Kiwibank is cutting 1-year fixed mortgage rate 'special' by -36 bps from Monday to 3.09%, and cutting savings rates by between -10 and -50 bps

Kiwibank is cutting 1-year fixed mortgage rate 'special' by -36 bps from Monday to 3.09%, and cutting savings rates by between -10 and -50 bps

Kiwibank is following ANZ with a sharp cut to its one year 'special' fixed rate, taking it down to 3.09%.

But that is not quite as low as yesterday's 3.05% rate announced by ANZ.

Both follow the recent announcement of sub-3% fixed home loan rates by Heartland Bank. But those earlier levels were labeled by Heartland as "very much a trial". It has been a trial they claim has been well received.

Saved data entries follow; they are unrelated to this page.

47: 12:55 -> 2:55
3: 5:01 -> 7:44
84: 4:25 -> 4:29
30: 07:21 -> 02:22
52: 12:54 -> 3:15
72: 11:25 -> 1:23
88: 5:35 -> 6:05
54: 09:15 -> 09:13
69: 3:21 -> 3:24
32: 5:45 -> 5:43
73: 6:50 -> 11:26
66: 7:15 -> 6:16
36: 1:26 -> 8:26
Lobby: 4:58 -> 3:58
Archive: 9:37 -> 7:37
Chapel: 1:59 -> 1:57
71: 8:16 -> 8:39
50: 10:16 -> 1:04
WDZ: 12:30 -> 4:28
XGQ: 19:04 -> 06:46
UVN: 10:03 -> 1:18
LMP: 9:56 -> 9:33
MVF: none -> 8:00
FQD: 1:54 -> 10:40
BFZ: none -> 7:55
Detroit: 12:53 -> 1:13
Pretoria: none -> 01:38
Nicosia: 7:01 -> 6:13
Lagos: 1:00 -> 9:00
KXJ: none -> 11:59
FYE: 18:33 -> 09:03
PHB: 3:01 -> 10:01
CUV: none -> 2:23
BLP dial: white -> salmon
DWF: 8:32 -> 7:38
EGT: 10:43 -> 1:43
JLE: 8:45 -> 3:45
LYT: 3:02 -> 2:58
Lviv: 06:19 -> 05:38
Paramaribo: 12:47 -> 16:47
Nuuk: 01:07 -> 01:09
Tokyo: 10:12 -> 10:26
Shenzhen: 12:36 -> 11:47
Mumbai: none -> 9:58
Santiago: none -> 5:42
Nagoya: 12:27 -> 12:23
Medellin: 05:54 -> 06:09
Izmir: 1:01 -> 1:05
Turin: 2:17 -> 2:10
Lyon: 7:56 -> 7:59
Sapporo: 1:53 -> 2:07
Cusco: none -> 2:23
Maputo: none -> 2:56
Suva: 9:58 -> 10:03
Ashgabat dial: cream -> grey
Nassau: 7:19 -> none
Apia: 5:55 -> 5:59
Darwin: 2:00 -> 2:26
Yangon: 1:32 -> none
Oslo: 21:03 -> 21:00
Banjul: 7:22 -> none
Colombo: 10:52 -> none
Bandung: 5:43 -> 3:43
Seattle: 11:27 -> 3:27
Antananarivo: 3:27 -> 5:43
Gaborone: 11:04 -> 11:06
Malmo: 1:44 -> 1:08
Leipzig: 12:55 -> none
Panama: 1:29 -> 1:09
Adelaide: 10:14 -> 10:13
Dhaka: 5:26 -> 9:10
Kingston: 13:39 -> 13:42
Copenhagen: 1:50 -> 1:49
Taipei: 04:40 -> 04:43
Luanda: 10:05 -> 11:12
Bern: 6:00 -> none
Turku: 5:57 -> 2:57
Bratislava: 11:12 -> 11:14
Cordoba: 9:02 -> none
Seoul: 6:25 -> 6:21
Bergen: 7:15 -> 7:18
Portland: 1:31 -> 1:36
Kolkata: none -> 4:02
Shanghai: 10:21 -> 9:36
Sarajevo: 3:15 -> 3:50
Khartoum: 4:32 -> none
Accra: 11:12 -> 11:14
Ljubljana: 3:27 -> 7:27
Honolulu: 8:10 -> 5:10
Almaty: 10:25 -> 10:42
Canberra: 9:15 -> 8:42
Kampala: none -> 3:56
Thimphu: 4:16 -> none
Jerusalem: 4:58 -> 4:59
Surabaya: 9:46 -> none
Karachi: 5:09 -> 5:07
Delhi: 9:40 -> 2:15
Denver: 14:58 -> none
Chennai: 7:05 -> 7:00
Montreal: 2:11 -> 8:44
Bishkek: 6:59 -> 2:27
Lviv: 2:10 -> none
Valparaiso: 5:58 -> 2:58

Kiwibank's announcement involves a -36 bps reduction and that reduction also applies to their 'standard' one year rate which now becomes 3.84%.

Banks are facing sharply reduced loan demand as the country locks down and businesses stop borrowing to fund new investment. Borrowing for working capital support is a prospect banks won't be very keen on, and why public officials have been imploring them to keep doing it. The banks' fundamental problem is that it can look like irresponsible lending very easily if borrowers can't survive a sharp downturn.

No other mortgage rates are changed in today's announcement, but term deposit rates are being cut.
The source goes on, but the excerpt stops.